Looks pretty, but it likely overfits. So let's try to add L2 regularization and find the regularization parameter through 10-fold cross validation.


In [10]:
from sklearn.linear_model import RidgeCV

list_reg_params = np.linspace(0.00001, X_.max().max() * 100, 2000)
model_ridge = linear_model.RidgeCV(alphas=list_reg_params, cv=10)
model_ridge.fit(X_,y)

reg_param = model_ridge.alpha_
print("The regularization parameter that provided the best results was {}.".format(reg_param))
plt.plot(test_x_.iloc[:,0],model_ridge.predict(test_x_))
scatter_plot(X_[[0]],y,
                      title="Relationship between percentage of likes and median mark",
                      xlabel="Percentage of students who liked the announcements",
                      ylabel="Median mark")


The regularization parameter that provided the best results was 10016.299663688093.

The regularization parameter introduced only a very subtle difference. It's also a very big number as I haven't normalised the data. Now let's see which of the 2 polynomial curves fit the data better.

Evaluating the models


In [11]:
model_ridge_reg = linear_model.Ridge(alpha=reg_param)

In [12]:
from sklearn import cross_validation

scores_quadratic = abs(cross_validation.cross_val_score(
        model_linear, X, y, cv=10, scoring="mean_absolute_error"))
scores_cubic = abs(cross_validation.cross_val_score(
        model_ridge_reg, X_, y, cv=10, scoring="mean_absolute_error"))

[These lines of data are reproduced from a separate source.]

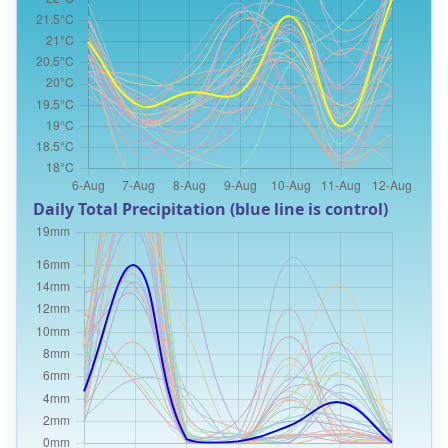
Daily Total Precipitation (blue line is control)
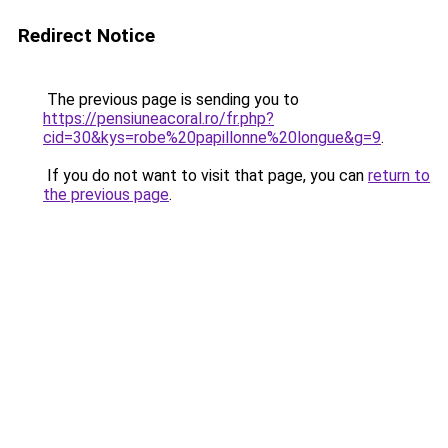
Redirect Notice
The previous page is sending you to
https://pensiuneacoral.ro/fr.php?
cid=30&kys=robe%20papillonne%20longue&g=9
.
If you do not want to visit that page, you can
return to
the previous page
.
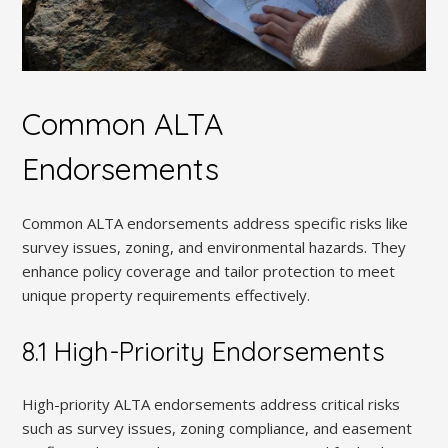
Common ALTA
Endorsements
Common ALTA endorsements address specific risks like
survey issues, zoning, and environmental hazards. They
enhance policy coverage and tailor protection to meet
unique property requirements effectively.
8.1 High-Priority Endorsements
High-priority ALTA endorsements address critical risks
such as survey issues, zoning compliance, and easement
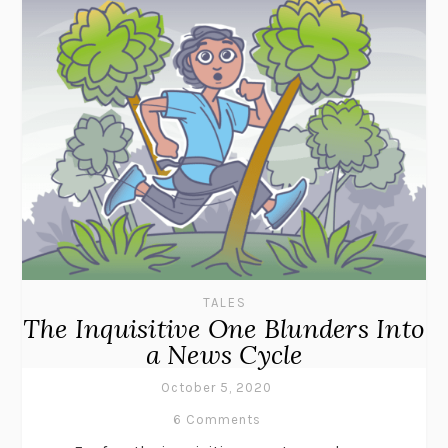
TALES
The Inquisitive One Blunders Into
a News Cycle
October 5, 2020
6 Comments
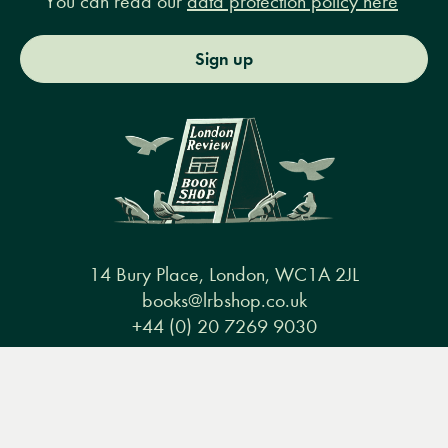
You can read our
data protection policy here
Sign up
14 Bury Place, London, WC1A 2JL
books@lrbshop.co.uk
+44 (0) 20 7269 9030
Menu
Books
Events
Podcasts
Search
&
Video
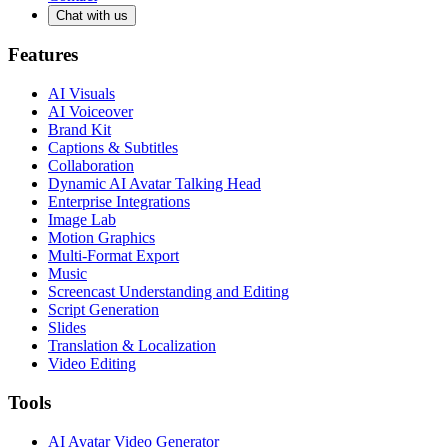
Chat with us
Features
AI Visuals
AI Voiceover
Brand Kit
Captions & Subtitles
Collaboration
Dynamic AI Avatar Talking Head
Enterprise Integrations
Image Lab
Motion Graphics
Multi-Format Export
Music
Screencast Understanding and Editing
Script Generation
Slides
Translation & Localization
Video Editing
Tools
AI Avatar Video Generator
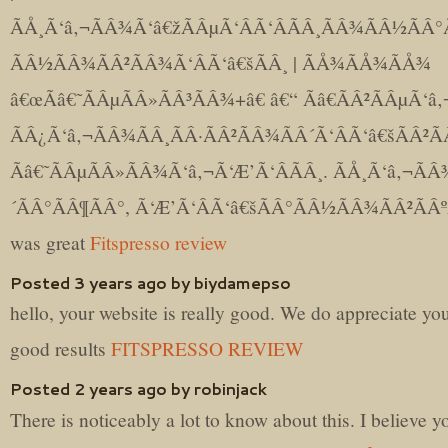
ÃÅ¸Ã‘â‚¬ÃÂ¾Ã‘â€žÃÂµÃ‘ÂÃ‘ÂÃÂ¸ÃÂ¾ÃÂ½ÃÂ°
ÃÂ½ÃÂ¾ÃÂ²ÃÂ¾Ã‘ÂÃ‘â€šÃÂ¸ | ÃÅ¾ÃÅ¾ÃÅ¾
â€œÃâ€˜ÃÂµÃÂ»ÃÂ³ÃÂ¾+â€ â€“ Ãâ€ÃÂ²ÃÂµÃ‘â‚
ÃÂ¿Ã‘â‚¬ÃÂ¾ÃÂ¸ÃÂ·ÃÂ²ÃÂ¾ÃÂ´Ã‘ÂÃ‘â€šÃÂ²Ã
Ãâ€˜ÃÂµÃÂ»ÃÂ¾Ã‘â‚¬Ã‘Æ’Ã‘ÂÃÂ¸. ÃÅ¸Ã‘â‚¬ÃÂ
´ÃÂ°ÃÂ¶ÃÂ°, Ã‘Æ’Ã‘ÂÃ‘â€šÃÂ°ÃÂ½ÃÂ¾ÃÂ²ÃÂº
was great
Fitspresso review
Posted 3 years ago by biydamepso
hello, your website is really good. We do appreciate yo
good results
FITSPRESSO REVIEW
Posted 2 years ago by robinjack
There is noticeably a lot to know about this. I believe y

print("Average error for quadratic polynomial: {:.2f} (+/- {:.2f})" .format(
        scores_quadratic.mean(), scores_quadratic.std() * 2))
print("Average error  for cubic polynomial: {:.2f} (+/- {:.2f})" .format(
        scores_cubic.mean(), scores_cubic.std() * 2))


Average error for quadratic polynomial: 7.05 (+/- 3.87)
Average error  for cubic polynomial: 6.86 (+/- 4.75)

Not too bad. An error of less than 7 marks is better than I expected. Now for a comparison test, let's just predict that the median of a module is the mean of the medians of all the other modules (but using K-fold CV).


In [13]:
from sklearn.metrics import mean_absolute_error
from sklearn.cross_validation import KFold

kf = KFold(X.shape[0], n_folds=10)
scores_naive = []
for train, test in kf:
    train_mean = data['median'][train].mean()
    scores_naive.append(mean_absolute_error(data['median'][test], [train_mean] * len(test)))
    
print("Average error  for naive predictor: {:.2f} (+/- {:.2f})" .format(
        np.mean(scores_naive), np.std(scores_naive) * 2))


Average error  for naive predictor: 8.18 (+/- 6.37)

D'aww, the regression predictor is not much better than the naive one. At least it's not worse! As a last test, let's see what are the chances that the the regression results are better just by chance. For this, a paired one-tailed t-test will be performed, with the null hypothesis that the 2 algorithms perform the same, and the alternative hypothesis that the regression one performs better. The p-value I will choose is 0.05.


In [14]:
from scipy.stats import ttest_rel

results = ttest_rel(scores_naive, scores_cubic)
print("P-value: {:.4f}" .format(results.pvalue/2)) # Dividing by 2 because it's one-tailed


P-value: 0.0387

Everything was not in vain! It seems that the algorithm is likely to perform better than the naive approach.

Conclusion

And this is it. The algorithm appears to predict grades with an average error of approximately 7 marks, and performs better than a naive predictor. Not bad I'd say considering we only have the number of likes on Facebook!

I did not put aside a separate testing set because the data was not very big to begin with, and I don't think that a small test set would necessarily give a good indication of the algorithm performance. However, I will nonetheless test it on this year's exams once the results and the statistics are up!